24So he went with him. And a large crowd followed him and pressed in on him. 25Now there was a woman who had been suffering from hemorrhages for twelve years. 26She had endured much under many physicians, and had spent all that she had; and she was no better, but rather grew worse. 27She had heard about Jesus, and came up behind him in the crowd and touched his cloak, 28for she said, “If I but touch his clothes, I will be made well.” 29Immediately her hemorrhage stopped; and she felt in her body that she was healed of her disease.30Immediately aware that power had gone forth from him, Jesus turned about in the crowd and said, “Who touched my clothes?” 31And his disciples said to him, “You see the crowd pressing in on you; how can you say, ‘Who touched me?’” 32He looked all around to see who had done it.33But the woman, knowing what had happened to her, came in fear and trembling, fell down before him, and told him the whole truth. 34He said to her, “Daughter, your faith has made you well; go in peace, and be healed of your disease.”
35While he was still speaking, some people came from the leader’s house to say, “Your daughter is dead.
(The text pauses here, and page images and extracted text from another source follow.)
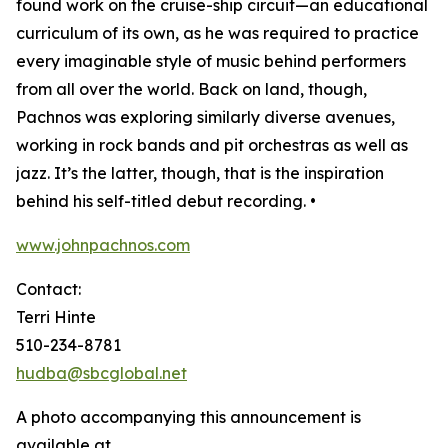
found work on the cruise-ship circuit—an educational
curriculum of its own, as he was required to practice
every imaginable style of music behind performers
from all over the world. Back on land, though,
Pachnos was exploring similarly diverse avenues,
working in rock bands and pit orchestras as well as
jazz. It’s the latter, though, that is the inspiration
behind his self-titled debut recording. •
www.johnpachnos.com
Contact:
Terri Hinte
510-234-8781
hudba@sbcglobal.net
A photo accompanying this announcement is
available at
Why trouble the teacher any further?”36But overhearing what they said, Jesus said to the leader of the synagogue, “Do not fear, only believe.” 37He allowed no one to follow him except Peter, James, and John, the brother of James. 38When they came to the house of the leader of the synagogue, he saw a commotion, people weeping and wailing loudly. 39When he had entered, he said to them, “Why do you make a commotion and weep? The child is not dead but sleeping.” 40And they laughed at him. Then he put them all outside, and took the child’s father and mother and those who were with him, and went in where the child was. 41He took her by the hand and said to her, “Talitha cum,” which means, “Little girl, get up!” 42And immediately the girl got up and began to walk about (she was twelve years of age). At this they were overcome with amazement. 43He strictly ordered them that no one should know this, and told them to give her something to eat.